Octacone wrote:I was thinking about something specific, for example would it speed up my GUI or make it more "fluent" in a way?
Something like:
1 core = 14 FPS
4 cores = 56 FPS
Without changing the code that runs the GUI, only adding SMP support.
In a single process with a single thread[1], without changes to the code? No, at least not in most instances without some sort of compiler sleight-of-hand. What it
will do is allow you to have multiple processes - or multiple kernel-supported threads within a process, if your kernel scheduler allows it - to run in parallel on different cores, truly simultaneously, rather than interleaved via time slicing.
IOW, while it won't make a single strictly sequential program any faster, it will let you run several programs at once faster than could be done if they were all splitting time on a single core, and a program which uses multithreading
may run faster if the kernel scheduler is thread-aware and capable of floating threads across multiple cores (and the threads are compute-bound rather than I/O-bound or IPC-bound). To put it another way, if there are 4 programs running on a four-core system, such that each gets a core scheduled more or less to itself, they will each run at something close to what they would if they were the only program running.
In any case, the CPU cores might not be the best thing for speeding up the GUI - the real answer for that specific case most likely is to have a good GPU driver (which has enough cores, and enough specialized architectural operations, to make a difference), rather than trying to use software rendering. Keep in mind that internally, the GPU
is a specialized form of symmetrical multiprocessor (mostly, it's a bit more complicated than that but it's close enough for this discussion), one that is designed for that particular task.

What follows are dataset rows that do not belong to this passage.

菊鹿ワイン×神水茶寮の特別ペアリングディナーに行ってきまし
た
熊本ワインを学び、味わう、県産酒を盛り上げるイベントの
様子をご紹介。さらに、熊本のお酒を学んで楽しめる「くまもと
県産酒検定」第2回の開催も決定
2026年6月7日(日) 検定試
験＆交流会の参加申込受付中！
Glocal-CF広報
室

Of course, this leads to the problem of having the necessary documentation for the GPU, which is its own can of worms.
Octacone wrote:Another example will it calculate some number "X" times faster?
No, not in the general case. For specific cases, where the problem is broken up over multiple threads, it depends on how parallelizable the problem is, but even under the best case scenario it won't scale linearly, as there will be IPC overhead, added scheduling overhead, etc.
If the problem is something like, 'compute a single spreadsheet formula', then no, almost certainly not. If it is 'compute several spreadsheet cells in parallel', maybe, if the answers don't cascade (that is, they can each be computed without knowing the results of any of the other cells' computations). If it is 'add five thousand numbers together into one final result', well, there are ways to use multiple threads on multiple cores to speed it up, yes, through some sort of divide and conquer approach, but it won't be a linear speed-up[2], and it would have to be programmed to do it somewhere (there are specialized compilers which can parallelize that sort of thing, but your typical GCC back-end isn't going to without a lot of tweaking) - and again, this is more something you'd ideally use GPGPU programming for if the dataset is large enough to justify it (5000 probably isn't).
[1] It helps to keep the distinction between 'thread' and 'process' in this topic, even if you don't use multithreading - every process has at least one implicit thread of execution, even if there are no
explicitly created threads. Technically, the process is the protected memory environment in which the process's threads run, not the implicit thread of execution itself.
[2] Algorithmically, such a divide and conquer approach is potentially better than linear, even for a strictly sequential algorithm; the so-called '
Russian peasant method' of multiplication is just such an algorithm. However, when you take both setup time and IPC overhead into account, and the fact that you'd have more threads than cores for the general case (or possibly the reverse for manycore or GPGPU programming), it's pretty much a coin flip whether it would be better or worse than applying this sort of tree reduction as a single thread or not.